Yalnız kaldığımız zamanlarda birine ihtiyaç duyduğumuz anlarda insandan yana yoksunluk duyduğumuzda, kendimize yaradanın içimizdeki var olan sevgisiyle şefkatiyle yaklaşmak ilaç gibi gelir.

Öz şefkat içimizde keşfedilmeyi bekleyen bir hazine gibi duruyor. Diğer insanlara gösterdiğimiz ‘insanlığı’ kendimize de göstermeyi deneyimleyebiliriz.

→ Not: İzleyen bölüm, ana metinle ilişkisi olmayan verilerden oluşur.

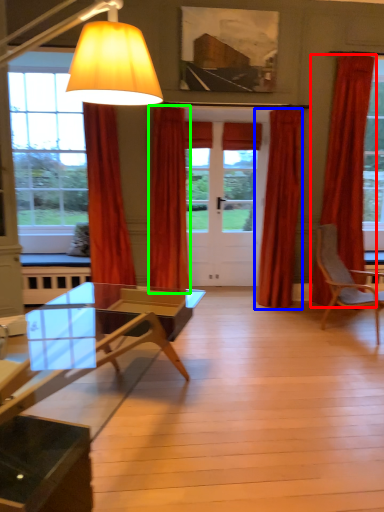 Question: Which object is positioned farthest from curtain (highlighted by a red box)? Select from curtain (highlighted by a blue box) and curtain (highlighted by a green box).

Choices:
 (A) curtain
 (B) curtain

Answer: (B) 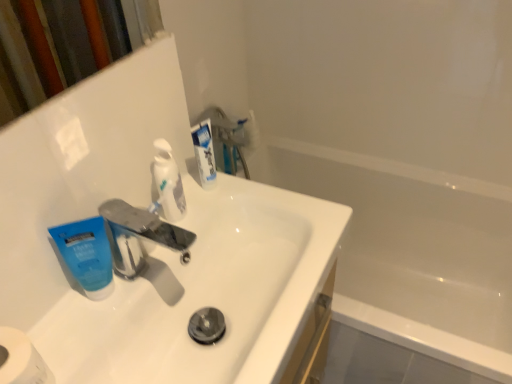 Question: From a real-world perspective, is metallic silver faucet at center located higher than white matte toilet paper at lower left?

Choices:
 (A) no
 (B) yes

Answer: (B)

Question: Is metallic silver faucet at center facing towards white matte toilet paper at lower left?

Choices:
 (A) no
 (B) yes

Answer: (A)

Question: Can you confirm if metallic silver faucet at center is positioned to the right of white matte toilet paper at lower left?

Choices:
 (A) no
 (B) yes

Answer: (B)

Question: Considering the relative sizes of metallic silver faucet at center and white matte toilet paper at lower left in the image provided, is metallic silver faucet at center taller than white matte toilet paper at lower left?

Choices:
 (A) yes
 (B) no

Answer: (B)

Question: Is metallic silver faucet at center not close to white matte toilet paper at lower left?

Choices:
 (A) yes
 (B) no

Answer: (B)

Question: Considering their positions, is white matte toilet paper at lower left located in front of or behind white glossy toothpaste at upper center, placed as the 1th toothpaste when sorted from right to left?

Choices:
 (A) front
 (B) behind

Answer: (A)

Question: Is white matte toilet paper at lower left wider or thinner than white glossy toothpaste at upper center, placed as the 1th toothpaste when sorted from right to left?

Choices:
 (A) thin
 (B) wide

Answer: (B)

Question: Choose the correct answer: Is white matte toilet paper at lower left inside white glossy toothpaste at upper center, which ranks as the 3th toothpaste in left-to-right order, or outside it?

Choices:
 (A) outside
 (B) inside

Answer: (A)

Question: In terms of size, does white matte toilet paper at lower left appear bigger or smaller than white glossy toothpaste at upper center, placed as the 1th toothpaste when sorted from right to left?

Choices:
 (A) small
 (B) big

Answer: (B)

Question: From a real-world perspective, is white glossy toothpaste at upper center, placed as the 1th toothpaste when sorted from right to left, positioned above or below white glossy toothpaste at center, which ranks as the second toothpaste in right-to-left order?

Choices:
 (A) below
 (B) above

Answer: (A)

Question: Based on their positions, is white glossy toothpaste at upper center, which ranks as the 3th toothpaste in left-to-right order, located to the left or right of white glossy toothpaste at center, which ranks as the second toothpaste in left-to-right order?

Choices:
 (A) right
 (B) left

Answer: (A)

Question: Considering the positions of white glossy toothpaste at upper center, placed as the 1th toothpaste when sorted from right to left, and white glossy toothpaste at center, which ranks as the second toothpaste in left-to-right order, in the image, is white glossy toothpaste at upper center, placed as the 1th toothpaste when sorted from right to left, bigger or smaller than white glossy toothpaste at center, which ranks as the second toothpaste in left-to-right order,?

Choices:
 (A) small
 (B) big

Answer: (A)

Question: Considering the positions of point (197, 155) and point (161, 158), is point (197, 155) closer or farther from the camera than point (161, 158)?

Choices:
 (A) farther
 (B) closer

Answer: (A)

Question: From a real-world perspective, is white glossy bathtub at center physically located above or below white glossy toothpaste at upper center, placed as the 1th toothpaste when sorted from right to left?

Choices:
 (A) above
 (B) below

Answer: (B)

Question: Looking at their shapes, would you say white glossy bathtub at center is wider or thinner than white glossy toothpaste at upper center, which ranks as the 3th toothpaste in left-to-right order?

Choices:
 (A) wide
 (B) thin

Answer: (A) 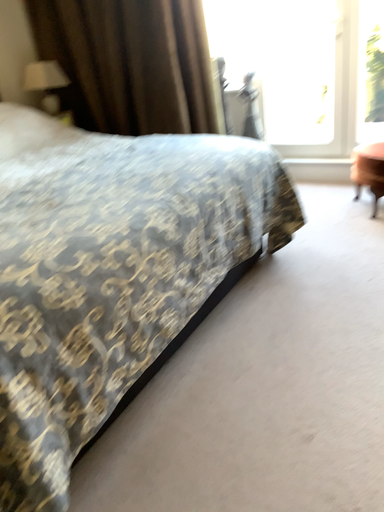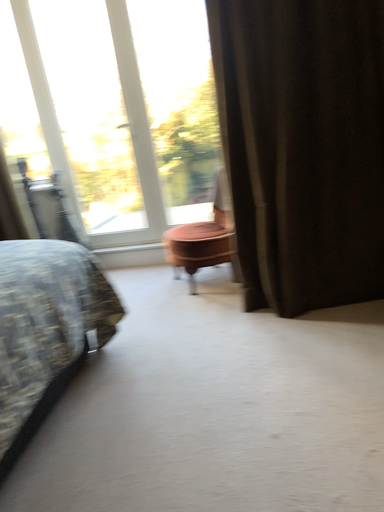 Question: How did the camera likely rotate when shooting the video?

Choices:
 (A) rotated upward
 (B) rotated downward

Answer: (A) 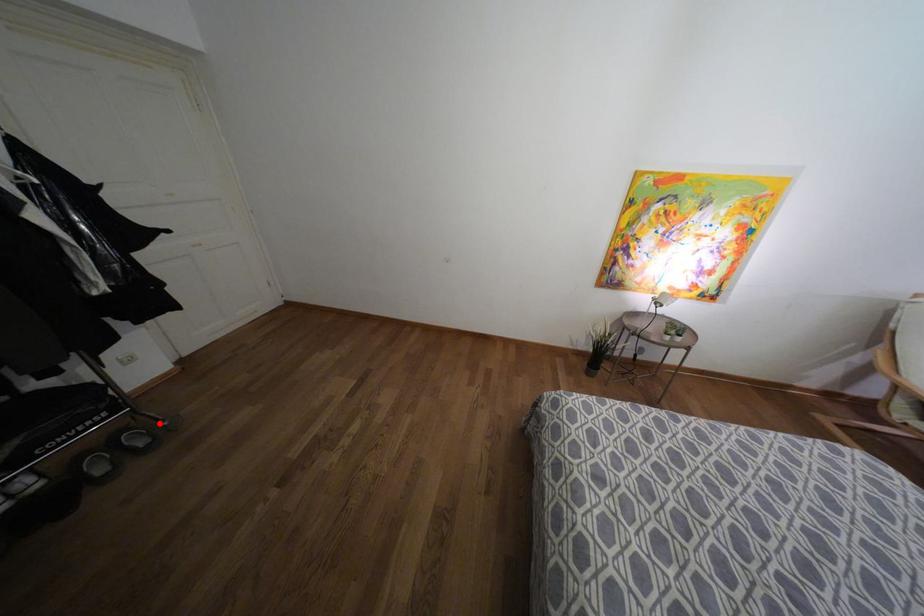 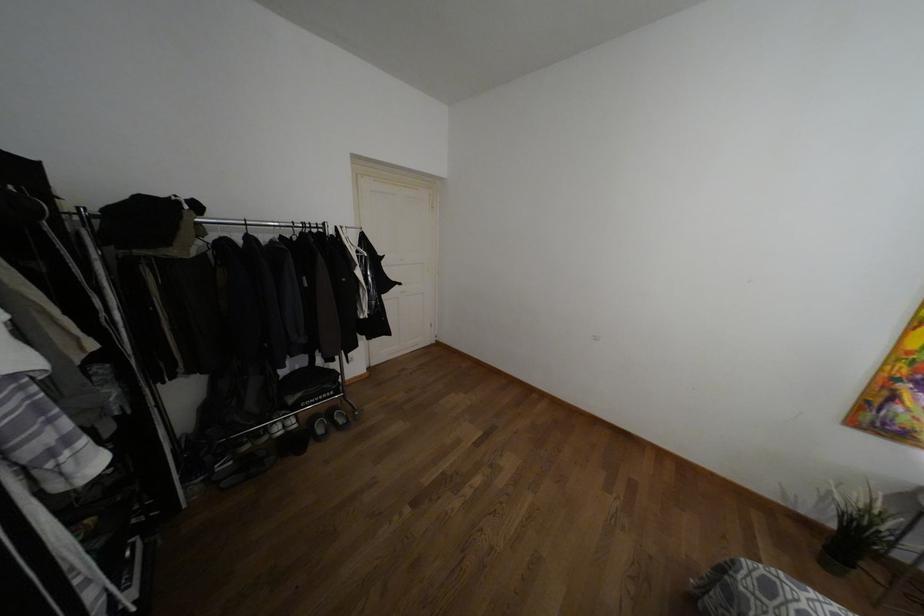 Locate, in the second image, the point that corresponds to the highlighted location in the first image.

(353, 411) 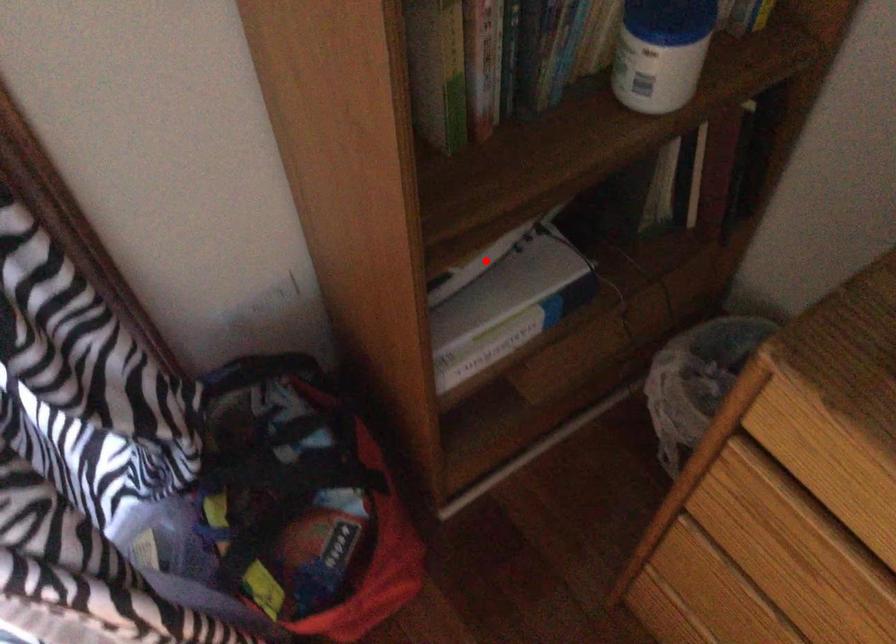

Araştırma sonuçlarına göre insanlar (ölüm, kaza, deprem, yangın vb. bireysel olmadığı için toplu yapılan yardım olmasından dolayı) acının dorukta olduğu zamanlarda birbirlerine duydukları şefkati (kendilerini güven de hissetmek için daha fazla diğerine yardım ederler) başarılı oldukları zamanlarda, birbirlerini çekemezler, (edinilmiş kazanımlarını aşağı çekmek için çabalarlar). Kendine öz şefkati olan kişi adil davranmaya yönelebilir.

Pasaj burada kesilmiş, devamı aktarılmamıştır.